4. Have the hero develop a plan to get past the Gatekeeper
Now that the reader understands what a hurdle this will be, it’s time for the hero to formulate a plan. This shows how sharp the hero is, and raises the reader’s anticipation of how it will work out.
- Once Harry knows that music will put Fluffy to sleep, he gets prepared. “He pulled out the Cloak and then his eyes fell on the flute Hagrid had given him for Christmas. He pocketed it to use on Fluffy . . . .” (HP Ch.26).
- Katniss’s plan involves waiting it out and saving her arrows. “I have been waiting to fire, only too aware of my dwindling supply of arrows. Waiting to see if the creatures can, in fact, climb.” (HG Ch.25).
- Bella thinks up a plan to escape by relying on a restroom with two entrances in a busy airport. “But it was the terminal I needed: the biggest, the most confusing. And there was a door on level three that might be the only chance.” (TW Ch.22).
5. Let the hero go for it!
Finally, the hero executes his plans and gets past the Gatekeeper. With all the build-up in steps 1 through 4, the reader should be really cheering for the hero at this point.
- Harry approaches Fluffy with his flute. “’It must wake up the moment you stop playing,’ said Harry. ‘Well, here goes . . .’ He put Hagrid’s flute to his lips and blew.” (HP Ch.16).
- Katniss is finally able to get out of the Muttations’ reach and to a higher point on the cornucopia. “I feel a moment’s relief because we must finally be up above the mutt line . . . . we drag ourselves toward the top where the lesser of two evils awaits.” (HG Ch.25).
- Bella tricks Alice and Jasper by exiting the restroom on a different side. “As soon as the door shut behind me, I was running. I remembered the time I had gotten lost from this bathroom, because it had two exits. Outside the far door it was only a short sprint to the elevators . . . .” (TW Ch.22).
Why it Works
The Gatekeeper scene transitions the middle of the novel into the whirlwind of the climax. With all the intimidating detail about the Gatekeeper, we know that the journey and stakes have suddenly become very serious for the hero. And, by giving the hero a set of rapid-fire obstacles, the reader really will turn the pages faster to find out what happens next.
After getting past the Gatekeeper, there is no rest for the hero– instead, he goes immediately on to his next obstacle (which we already analyzed as firing the figurative Chekhov’s gun), and then ultimately to the final climax scene.
Remember when we counted the number of obstacles along the hero’s journey, and we categorized them as win, lose, or draw? The Gatekeeper card fits in nicely to the “win” slot we dropped in Chapter 18. (It’s a win because the hero succeeds in getting past the Gatekeeper, even if it’s on to more terrible challenges.)
Go ahead over to the master outline to see it all in action.

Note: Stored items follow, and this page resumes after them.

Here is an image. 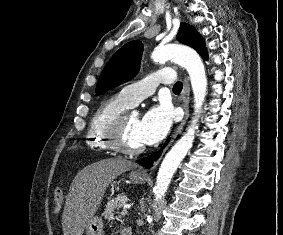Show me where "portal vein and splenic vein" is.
<instances>
[{
  "mask_svg": "<svg viewBox=\"0 0 283 235\" xmlns=\"http://www.w3.org/2000/svg\"><path fill=\"white\" fill-rule=\"evenodd\" d=\"M130 206H128V205H126V206H124V208H123V210L120 212V215H122V216H124V215H126L127 213H128V208H129Z\"/></svg>",
  "mask_w": 283,
  "mask_h": 235,
  "instance_id": "1",
  "label": "portal vein and splenic vein"
}]
</instances>
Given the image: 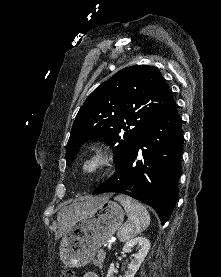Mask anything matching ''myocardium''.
I'll return each mask as SVG.
<instances>
[{
    "label": "myocardium",
    "mask_w": 221,
    "mask_h": 277,
    "mask_svg": "<svg viewBox=\"0 0 221 277\" xmlns=\"http://www.w3.org/2000/svg\"><path fill=\"white\" fill-rule=\"evenodd\" d=\"M112 159L109 151L96 149L82 160L80 172L86 177L95 176L104 171L111 164Z\"/></svg>",
    "instance_id": "myocardium-1"
}]
</instances>
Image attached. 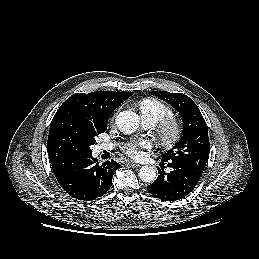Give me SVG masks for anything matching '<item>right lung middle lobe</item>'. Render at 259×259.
I'll return each instance as SVG.
<instances>
[{"instance_id":"dd1d6c3e","label":"right lung middle lobe","mask_w":259,"mask_h":259,"mask_svg":"<svg viewBox=\"0 0 259 259\" xmlns=\"http://www.w3.org/2000/svg\"><path fill=\"white\" fill-rule=\"evenodd\" d=\"M106 129L70 115L58 117L49 130L47 146L50 161L68 155L91 153L90 146L96 143L95 137Z\"/></svg>"}]
</instances>
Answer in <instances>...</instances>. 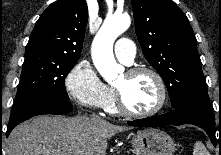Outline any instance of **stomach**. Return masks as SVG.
<instances>
[{"mask_svg":"<svg viewBox=\"0 0 221 155\" xmlns=\"http://www.w3.org/2000/svg\"><path fill=\"white\" fill-rule=\"evenodd\" d=\"M136 155H174L176 145L165 132L147 128L137 131L131 139Z\"/></svg>","mask_w":221,"mask_h":155,"instance_id":"0dacf381","label":"stomach"}]
</instances>
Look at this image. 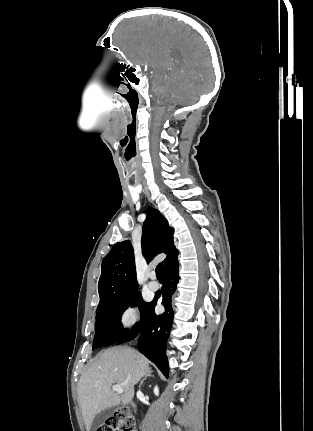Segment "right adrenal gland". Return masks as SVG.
<instances>
[{"label":"right adrenal gland","instance_id":"2a0ac1e0","mask_svg":"<svg viewBox=\"0 0 313 431\" xmlns=\"http://www.w3.org/2000/svg\"><path fill=\"white\" fill-rule=\"evenodd\" d=\"M148 377H153L151 368H149V369H148V371L146 372V374H145L144 378L141 380V382H140V384H139V388H141V386L143 385V382H144Z\"/></svg>","mask_w":313,"mask_h":431}]
</instances>
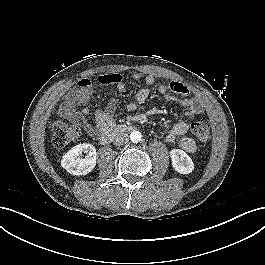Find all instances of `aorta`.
Listing matches in <instances>:
<instances>
[{"instance_id": "aorta-1", "label": "aorta", "mask_w": 265, "mask_h": 265, "mask_svg": "<svg viewBox=\"0 0 265 265\" xmlns=\"http://www.w3.org/2000/svg\"><path fill=\"white\" fill-rule=\"evenodd\" d=\"M141 138H142V135L139 131H133L131 132L130 134V140L133 142V143H138L141 141Z\"/></svg>"}]
</instances>
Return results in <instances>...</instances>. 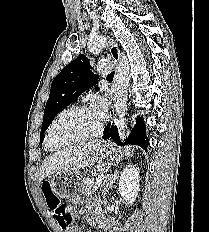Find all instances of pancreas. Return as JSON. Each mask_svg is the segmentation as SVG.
Here are the masks:
<instances>
[{
  "label": "pancreas",
  "instance_id": "obj_1",
  "mask_svg": "<svg viewBox=\"0 0 209 232\" xmlns=\"http://www.w3.org/2000/svg\"><path fill=\"white\" fill-rule=\"evenodd\" d=\"M94 181L91 178H85L82 181V191L85 195H89L93 192Z\"/></svg>",
  "mask_w": 209,
  "mask_h": 232
}]
</instances>
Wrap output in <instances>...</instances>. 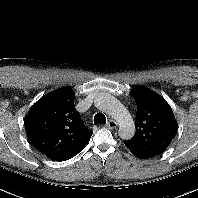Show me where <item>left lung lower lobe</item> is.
<instances>
[{"label": "left lung lower lobe", "instance_id": "obj_1", "mask_svg": "<svg viewBox=\"0 0 198 198\" xmlns=\"http://www.w3.org/2000/svg\"><path fill=\"white\" fill-rule=\"evenodd\" d=\"M134 156L138 157L139 159H148V158H152L150 156H146V155H143V154H140V153H136V152H132L130 151Z\"/></svg>", "mask_w": 198, "mask_h": 198}]
</instances>
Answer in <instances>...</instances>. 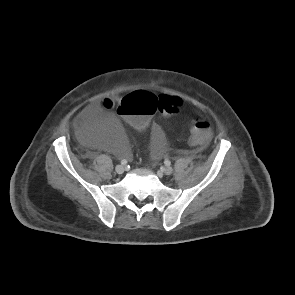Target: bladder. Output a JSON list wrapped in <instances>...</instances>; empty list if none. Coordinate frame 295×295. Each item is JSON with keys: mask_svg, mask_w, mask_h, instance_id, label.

P.S. Twilight uses a big canine character too– but unlike Fluffy and the Muttations, it doesn’t act as a Gatekeeper. The werewolves only appear in Bella’s dreams (in the first book): “The wolf faced away from me, pointing toward the shore, the hair on the back of his shoulders bristling, low growls issuing from between his exposed fangs.” (TW Ch.7). Coincidence? Will you write a giant dog into your story?